The task: From the data below, please reproduce exactly everything from the line that contains "do offrirà se" down to the line that contains "comunità dei santi.", with both ends included.

= Beginning of Section =

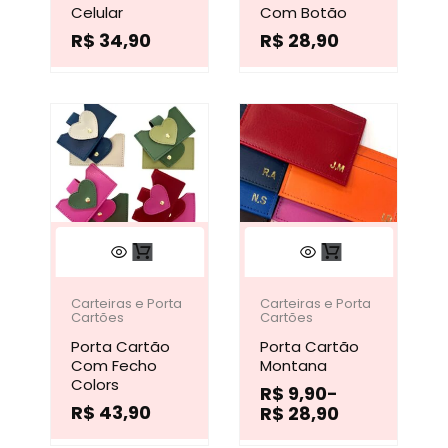
variantes.
variantes.
Celular
Com Botão
R$
34,90
R$
28,90
As
As
opções
opções
podem
podem
ser
ser
escolhidas
escolhidas
na
na
página
página
Este
Este
do
do
produto
produto
Faixa
produto
produto
tem
tem
Carteiras e Porta
de
Carteiras e Porta
Cartões
Cartões
preço:
várias
várias
R$ 9,90
Porta Cartão
Porta Cartão
através
variantes.
variantes.
Com Fecho
Montana
R$ 28,90
Colors
R$
9,90
–
As
As
R$
43,90
R$
28,90
opções
opções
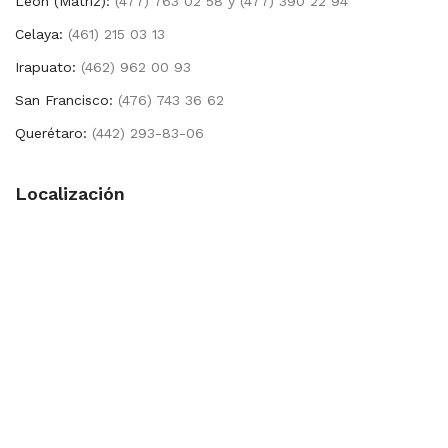
León (Matríz):
(477) 763 02 58 y (477) 390 22 94
Celaya:
(461) 215 03 13
Irapuato:
(462) 962 00 93
San Francisco:
(476) 743 36 62
Querétaro:
(442) 293-83-06
Localización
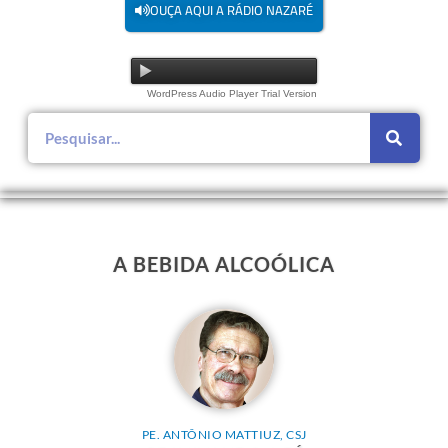
OUÇA AQUI A RÁDIO NAZARÉ
WordPress Audio Player Trial Version
A BEBIDA ALCOÓLICA
PE. ANTÔNIO MATTIUZ, CSJ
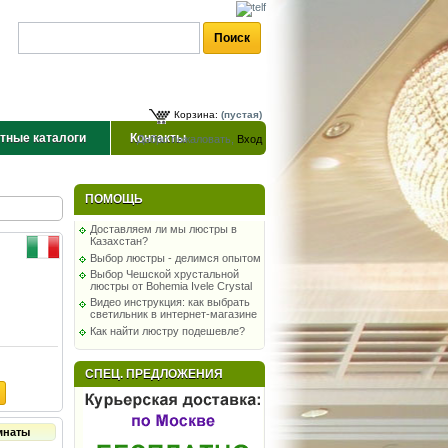
Корзина:
(пустая)
тные каталоги
Контакты
Добро пожаловать,
Вход
ПОМОЩЬ
Доставляем ли мы люстры в
Казахстан?
Выбор люстры - делимся опытом
Выбор Чешской хрустальной
люстры от Bohemia Ivele Crystal
Видео инструкция: как выбрать
светильник в интернет-магазине
Как найти люстру подешевле?
СПЕЦ. ПРЕДЛОЖЕНИЯ
мнаты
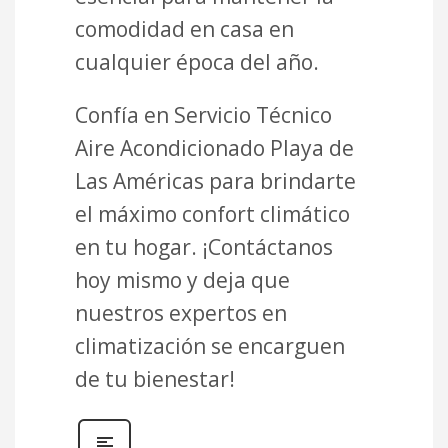
comodidad en casa en
cualquier época del año.
Confía en Servicio Técnico
Aire Acondicionado Playa de
Las Américas para brindarte
el máximo confort climático
en tu hogar. ¡Contáctanos
hoy mismo y deja que
nuestros expertos en
climatización se encarguen
de tu bienestar!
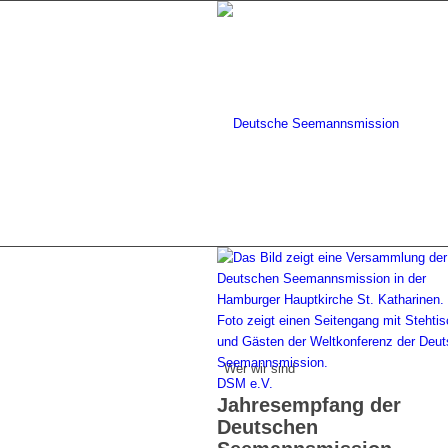
Wer wir sind
DSM e.V.
Jahresempfang der
Deutschen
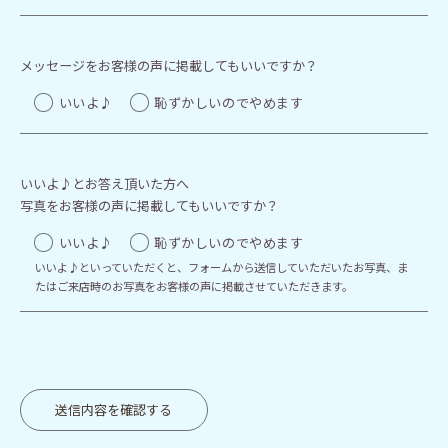
メッセージをお客様の声に掲載してもいいですか？
いいよ♪
恥ずかしいのでやめます
いいよ♪とお答え頂いた方へ
写真をお客様の声に掲載してもいいですか？
いいよ♪
恥ずかしいのでやめます
いいよ♪といっていただくと、フォームから送信していただいたお写真、ま
たはご来店時のお写真をお客様の声に掲載させていただきます。
送信内容を確認する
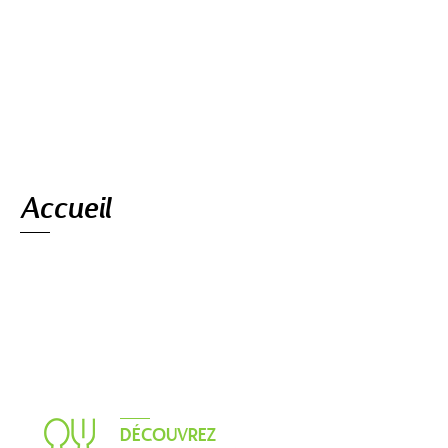
Navigation
Accueil
DÉCOUVREZ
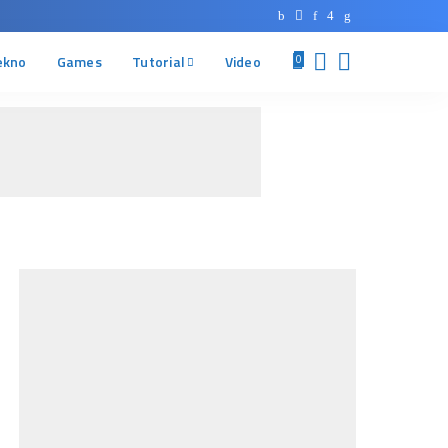
ekno
Games
Tutorial
Video
0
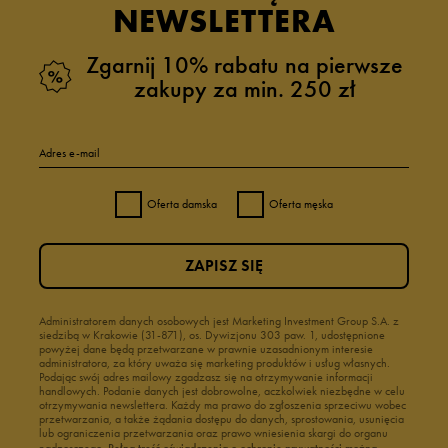
NEWSLETTERA
Zgarnij 10% rabatu na pierwsze
zakupy za min. 250 zł
Adres e-mail
Oferta damska
Oferta męska
ZAPISZ SIĘ
Administratorem danych osobowych jest Marketing Investment Group S.A. z
siedzibą w Krakowie (31-871), os. Dywizjonu 303 paw. 1, udostępnione
powyżej dane będą przetwarzane w prawnie uzasadnionym interesie
administratora, za który uważa się marketing produktów i usług własnych.
Podając swój adres mailowy zgadzasz się na otrzymywanie informacji
handlowych. Podanie danych jest dobrowolne, aczkolwiek niezbędne w celu
otrzymywania newslettera. Każdy ma prawo do zgłoszenia sprzeciwu wobec
przetwarzania, a także żądania dostępu do danych, sprostowania, usunięcia
lub ograniczenia przetwarzania oraz prawo wniesienia skargi do organu
nadzorczego.
Pełną treść oświadczenia o ochronie prywatności można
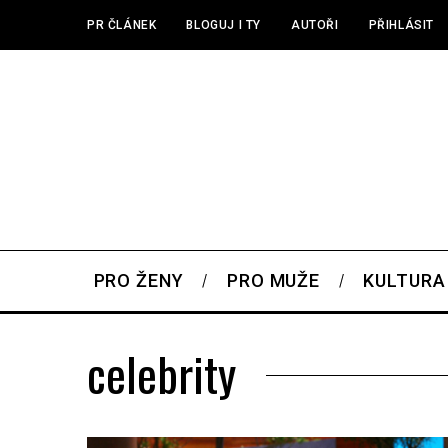
PR ČLÁNEK
BLOGUJ I TY
AUTOŘI
PŘIHLÁSIT
PRO ŽENY
PRO MUŽE
KULTURA
celebrity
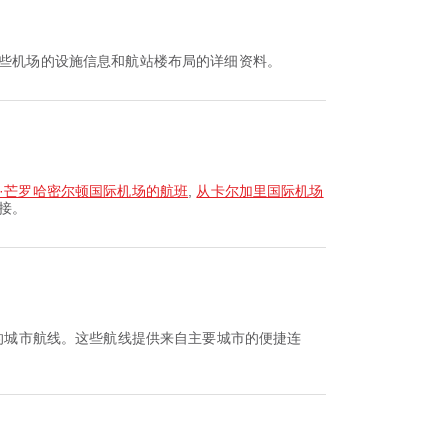
这些机场的设施信息和航站楼布局的详细资料。
·芒罗哈密尔顿国际机场的航班
,
从卡尔加里国际机场
接。
迎的城市航线。这些航线提供来自主要城市的便捷连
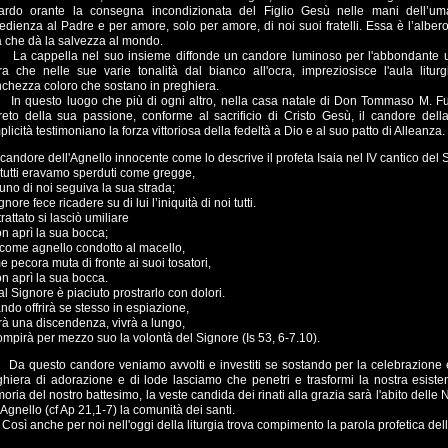
ardo orante la consegna incondizionata del Figlio Gesù nelle mani dell’uma
dienza al Padre e per amore, solo per amore, di noi suoi fratelli. Essa è l’albero 
a che dà la salvezza al mondo.
cappella nel suo insieme diffonde un candore luminoso per l'abbondante uso
tra che nelle sue varie tonalità dal bianco all'ocra, impreziosisce l'aula litur
nchezza coloro che sostano in preghiera.
questo luogo che più di ogni altro, nella casa natale di Don Tommaso M. Fus
reto della sua passione, conforme al sacrificio di Cristo Gesù, il candore dell
licità testimoniano la forza vittoriosa della fedeltà a Dio e al suo patto di Alleanza.
l candore dell'Agnello innocente come lo descrive il profeta Isaia nel IV cantico del
 tutti eravamo sperduti come gregge,
no di noi seguiva la sua strada;
ignore fece ricadere su di lui l’iniquità di noi tutti.
rattato si lasciò umiliare
n aprì la sua bocca;
 come agnello condotto al macello,
 pecora muta di fronte ai suoi tosatori,
n aprì la sua bocca.
l Signore è piaciuto prostrarlo con dolori.
do offrirà se stesso in espiazione,
rà una discendenza, vivrà a lungo,
ompirà per mezzo suo la volontà del Signore (Is 53, 6-7.10).
questo candore veniamo avvolti e investiti se sostando per la celebrazione eu
ghiera di adorazione e di lode lasciamo che penetri e trasformi la nostra esisten
ria del nostro battesimo, la veste candida dei rinati alla grazia sarà l'abito delle
'Agnello (cf Ap 21,1-7) la comunità dei santi.
ì anche per noi nell'oggi della liturgia trova compimento la parola profetica del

= End of Section =

Solution to the problem:
do offrirà se stesso in espiazione,
rà una discendenza, vivrà a lungo,
ompirà per mezzo suo la volontà del Signore (Is 53, 6-7.10).
questo candore veniamo avvolti e investiti se sostando per la celebrazione eu
ghiera di adorazione e di lode lasciamo che penetri e trasformi la nostra esisten
ria del nostro battesimo, la veste candida dei rinati alla grazia sarà l'abito delle
'Agnello (cf Ap 21,1-7) la comunità dei santi.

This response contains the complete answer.